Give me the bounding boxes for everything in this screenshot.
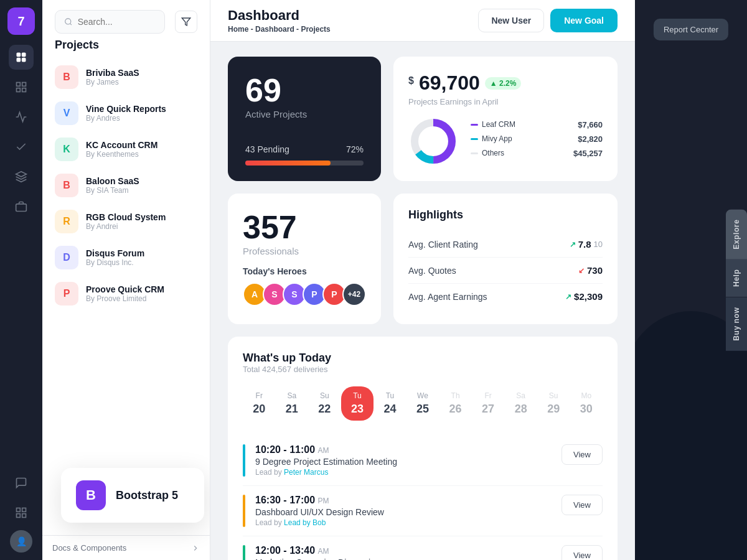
legend-label: Others (471, 149, 504, 157)
new-goal-button[interactable]: New Goal (550, 9, 618, 32)
project-item[interactable]: P Proove Quick CRM By Proove Limited (50, 276, 202, 312)
event-name: Marketing Campaign Discussion (255, 558, 380, 560)
day-number: 22 (311, 403, 339, 416)
svg-rect-3 (22, 58, 26, 62)
legend-item: Leaf CRM $7,660 (471, 120, 603, 129)
bootstrap-label: Bootstrap 5 (116, 489, 178, 502)
search-bar[interactable] (55, 10, 165, 34)
calendar-day[interactable]: Fr 20 (243, 386, 276, 421)
day-number: 20 (245, 403, 273, 416)
project-info: Disqus Forum By Disqus Inc. (86, 248, 144, 267)
calendar-day[interactable]: Tu 24 (374, 386, 406, 421)
nav-grid[interactable] (9, 75, 34, 100)
project-logo: B (55, 174, 78, 197)
legend-item: Others $45,257 (471, 149, 603, 158)
highlight-value: ↙ 730 (578, 265, 603, 276)
earnings-legend: Leaf CRM $7,660 Mivy App $2,820 Others $… (471, 120, 603, 163)
filter-icon (181, 17, 191, 27)
project-by: By Andrei (86, 222, 166, 231)
day-name: Fr (245, 391, 273, 400)
whatsup-title: What's up Today (243, 352, 603, 365)
docs-label[interactable]: Docs & Components (52, 543, 126, 553)
day-number: 21 (278, 403, 306, 416)
nav-grid2[interactable] (9, 500, 34, 525)
highlights-title: Highlights (408, 208, 603, 222)
report-center-button[interactable]: Report Cecnter (654, 19, 728, 40)
project-name: Baloon SaaS (86, 176, 139, 186)
nav-check[interactable] (9, 134, 34, 159)
heroes-label: Today's Heroes (243, 266, 366, 276)
help-button[interactable]: Help (726, 259, 747, 297)
breadcrumb-dash[interactable]: Dashboard (255, 25, 294, 34)
project-item[interactable]: D Disqus Forum By Disqus Inc. (50, 240, 202, 276)
professionals-card: 357 Professionals Today's Heroes ASSPP+4… (228, 194, 381, 324)
event-item: 10:20 - 11:00 AM 9 Degree Project Estima… (243, 436, 603, 486)
sidebar-title: Projects (42, 39, 210, 59)
breadcrumb-current: Projects (301, 25, 330, 34)
nav-briefcase[interactable] (9, 194, 34, 219)
nav-chart[interactable] (9, 105, 34, 129)
event-view-button[interactable]: View (561, 545, 603, 560)
day-name: Th (441, 391, 469, 400)
side-buttons: Explore Help Buy now (726, 210, 747, 351)
calendar-day[interactable]: We 25 (406, 386, 439, 421)
project-item[interactable]: B Briviba SaaS By James (50, 59, 202, 95)
calendar-row: Fr 20 Sa 21 Su 22 Tu 23 Tu 24 We 25 Th 2… (243, 386, 603, 421)
calendar-day[interactable]: Fr 27 (472, 386, 505, 421)
nav-dashboard[interactable] (9, 45, 34, 70)
buy-now-button[interactable]: Buy now (726, 297, 747, 350)
event-lead: Lead by Lead by Bob (255, 518, 384, 527)
highlight-row: Avg. Client Rating ↗ 7.8 10 (408, 231, 603, 258)
user-avatar[interactable]: 👤 (10, 530, 32, 553)
project-logo: P (55, 282, 78, 306)
right-panel: Report Cecnter Explore Help Buy now (635, 0, 747, 560)
explore-button[interactable]: Explore (726, 210, 747, 259)
project-info: RGB Cloud System By Andrei (86, 212, 166, 231)
day-number: 30 (572, 403, 600, 416)
project-name: Proove Quick CRM (86, 284, 164, 294)
project-by: By Disqus Inc. (86, 258, 144, 267)
event-bar (243, 444, 245, 477)
search-input[interactable] (78, 17, 156, 27)
project-name: Vine Quick Reports (86, 104, 166, 114)
day-name: Sa (507, 391, 535, 400)
project-item[interactable]: R RGB Cloud System By Andrei (50, 203, 202, 240)
event-name: Dashboard UI/UX Design Review (255, 507, 384, 517)
event-view-button[interactable]: View (561, 495, 603, 515)
project-item[interactable]: K KC Account CRM By Keenthemes (50, 131, 202, 167)
project-info: Vine Quick Reports By Andres (86, 104, 166, 123)
filter-button[interactable] (175, 11, 197, 33)
project-name: Briviba SaaS (86, 68, 139, 78)
calendar-day[interactable]: Sa 21 (276, 386, 309, 421)
project-by: By SIA Team (86, 186, 139, 195)
svg-rect-7 (22, 88, 26, 92)
svg-marker-16 (182, 18, 190, 26)
nav-layers[interactable] (9, 164, 34, 189)
calendar-day[interactable]: Su 29 (537, 386, 570, 421)
project-item[interactable]: B Baloon SaaS By SIA Team (50, 167, 202, 203)
calendar-day[interactable]: Mo 30 (570, 386, 603, 421)
calendar-day[interactable]: Tu 23 (341, 386, 374, 421)
chevron-right-icon (191, 544, 200, 553)
calendar-day[interactable]: Su 22 (308, 386, 341, 421)
active-projects-card: 69 Active Projects 43 Pending 72% (228, 57, 381, 181)
svg-rect-5 (22, 83, 26, 86)
breadcrumb-home[interactable]: Home (228, 25, 248, 34)
new-user-button[interactable]: New User (478, 9, 544, 32)
highlight-label: Avg. Quotes (408, 266, 456, 276)
event-lead-link[interactable]: Lead by Bob (284, 518, 326, 527)
calendar-day[interactable]: Th 26 (439, 386, 472, 421)
event-name: 9 Degree Project Estimation Meeting (255, 457, 397, 467)
event-view-button[interactable]: View (561, 444, 603, 465)
event-lead-link[interactable]: Peter Marcus (284, 468, 328, 477)
event-ampm: PM (318, 497, 329, 505)
earnings-subtitle: Projects Earnings in April (408, 97, 603, 106)
svg-rect-12 (17, 514, 21, 518)
user-number[interactable]: 7 (7, 7, 35, 35)
earnings-card: $ 69,700 ▲ 2.2% Projects Earnings in Apr… (393, 57, 618, 181)
calendar-day[interactable]: Sa 28 (504, 386, 537, 421)
nav-message[interactable] (9, 470, 34, 495)
project-logo: B (55, 65, 78, 89)
earnings-amount: 69,700 (419, 72, 480, 95)
project-item[interactable]: V Vine Quick Reports By Andres (50, 95, 202, 131)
────────
• [Task prompt] Reproduce the complete set of records verbatim and omit the pictures.

• [Result of this exercise]
Give me the bounding boxes for everything in this screenshot.
legend-label: Others (471, 149, 504, 157)
new-goal-button[interactable]: New Goal (550, 9, 618, 32)
project-item[interactable]: P Proove Quick CRM By Proove Limited (50, 276, 202, 312)
event-name: Marketing Campaign Discussion (255, 558, 380, 560)
day-number: 22 (311, 403, 339, 416)
svg-rect-3 (22, 58, 26, 62)
legend-item: Leaf CRM $7,660 (471, 120, 603, 129)
bootstrap-label: Bootstrap 5 (116, 489, 178, 502)
search-bar[interactable] (55, 10, 165, 34)
calendar-day[interactable]: Fr 20 (243, 386, 276, 421)
day-number: 20 (245, 403, 273, 416)
project-info: Disqus Forum By Disqus Inc. (86, 248, 144, 267)
calendar-day[interactable]: Tu 24 (374, 386, 406, 421)
nav-grid[interactable] (9, 75, 34, 100)
project-logo: B (55, 174, 78, 197)
legend-item: Others $45,257 (471, 149, 603, 158)
highlight-value: ↙ 730 (578, 265, 603, 276)
earnings-legend: Leaf CRM $7,660 Mivy App $2,820 Others $… (471, 120, 603, 163)
filter-icon (181, 17, 191, 27)
project-by: By Andrei (86, 222, 166, 231)
day-name: Fr (245, 391, 273, 400)
whatsup-title: What's up Today (243, 352, 603, 365)
docs-label[interactable]: Docs & Components (52, 543, 126, 553)
day-number: 21 (278, 403, 306, 416)
nav-grid2[interactable] (9, 500, 34, 525)
highlights-title: Highlights (408, 208, 603, 222)
report-center-button[interactable]: Report Cecnter (654, 19, 728, 40)
project-name: Baloon SaaS (86, 176, 139, 186)
nav-check[interactable] (9, 134, 34, 159)
heroes-label: Today's Heroes (243, 266, 366, 276)
help-button[interactable]: Help (726, 259, 747, 297)
breadcrumb-dash[interactable]: Dashboard (255, 25, 294, 34)
project-item[interactable]: D Disqus Forum By Disqus Inc. (50, 240, 202, 276)
professionals-card: 357 Professionals Today's Heroes ASSPP+4… (228, 194, 381, 324)
event-item: 10:20 - 11:00 AM 9 Degree Project Estima… (243, 436, 603, 486)
sidebar-title: Projects (42, 39, 210, 59)
breadcrumb-current: Projects (301, 25, 330, 34)
nav-briefcase[interactable] (9, 194, 34, 219)
nav-chart[interactable] (9, 105, 34, 129)
event-view-button[interactable]: View (561, 545, 603, 560)
day-name: Th (441, 391, 469, 400)
side-buttons: Explore Help Buy now (726, 210, 747, 351)
calendar-day[interactable]: We 25 (406, 386, 439, 421)
project-item[interactable]: B Briviba SaaS By James (50, 59, 202, 95)
calendar-row: Fr 20 Sa 21 Su 22 Tu 23 Tu 24 We 25 Th 2… (243, 386, 603, 421)
calendar-day[interactable]: Fr 27 (472, 386, 505, 421)
nav-dashboard[interactable] (9, 45, 34, 70)
buy-now-button[interactable]: Buy now (726, 297, 747, 350)
event-lead: Lead by Lead by Bob (255, 518, 384, 527)
highlight-row: Avg. Client Rating ↗ 7.8 10 (408, 231, 603, 258)
user-avatar[interactable]: 👤 (10, 530, 32, 553)
project-logo: P (55, 282, 78, 306)
right-panel: Report Cecnter Explore Help Buy now (635, 0, 747, 560)
explore-button[interactable]: Explore (726, 210, 747, 259)
project-info: RGB Cloud System By Andrei (86, 212, 166, 231)
day-number: 30 (572, 403, 600, 416)
project-name: Proove Quick CRM (86, 284, 164, 294)
project-by: By Disqus Inc. (86, 258, 144, 267)
event-bar (243, 444, 245, 477)
search-input[interactable] (78, 17, 156, 27)
project-name: Vine Quick Reports (86, 104, 166, 114)
day-name: Sa (507, 391, 535, 400)
project-item[interactable]: R RGB Cloud System By Andrei (50, 203, 202, 240)
event-name: Dashboard UI/UX Design Review (255, 507, 384, 517)
event-view-button[interactable]: View (561, 495, 603, 515)
project-item[interactable]: K KC Account CRM By Keenthemes (50, 131, 202, 167)
project-info: Vine Quick Reports By Andres (86, 104, 166, 123)
filter-button[interactable] (175, 11, 197, 33)
project-name: Briviba SaaS (86, 68, 139, 78)
calendar-day[interactable]: Sa 21 (276, 386, 309, 421)
project-by: By SIA Team (86, 186, 139, 195)
svg-rect-7 (22, 88, 26, 92)
svg-marker-16 (182, 18, 190, 26)
nav-layers[interactable] (9, 164, 34, 189)
calendar-day[interactable]: Su 29 (537, 386, 570, 421)
project-item[interactable]: B Baloon SaaS By SIA Team (50, 167, 202, 203)
calendar-day[interactable]: Mo 30 (570, 386, 603, 421)
calendar-day[interactable]: Tu 23 (341, 386, 374, 421)
chevron-right-icon (191, 544, 200, 553)
calendar-day[interactable]: Su 22 (308, 386, 341, 421)
active-projects-card: 69 Active Projects 43 Pending 72% (228, 57, 381, 181)
svg-rect-5 (22, 83, 26, 86)
breadcrumb-home[interactable]: Home (228, 25, 248, 34)
new-user-button[interactable]: New User (478, 9, 544, 32)
highlight-label: Avg. Quotes (408, 266, 456, 276)
event-lead-link[interactable]: Lead by Bob (284, 518, 326, 527)
calendar-day[interactable]: Th 26 (439, 386, 472, 421)
event-name: 9 Degree Project Estimation Meeting (255, 457, 397, 467)
event-view-button[interactable]: View (561, 444, 603, 465)
event-lead-link[interactable]: Peter Marcus (284, 468, 328, 477)
event-ampm: PM (318, 497, 329, 505)
earnings-subtitle: Projects Earnings in April (408, 97, 603, 106)
svg-rect-12 (17, 514, 21, 518)
user-number[interactable]: 7 (7, 7, 35, 35)
earnings-card: $ 69,700 ▲ 2.2% Projects Earnings in Apr… (393, 57, 618, 181)
calendar-day[interactable]: Sa 28 (504, 386, 537, 421)
nav-message[interactable] (9, 470, 34, 495)
project-logo: B (55, 65, 78, 89)
earnings-amount: 69,700 (419, 72, 480, 95)
project-item[interactable]: V Vine Quick Reports By Andres (50, 95, 202, 131)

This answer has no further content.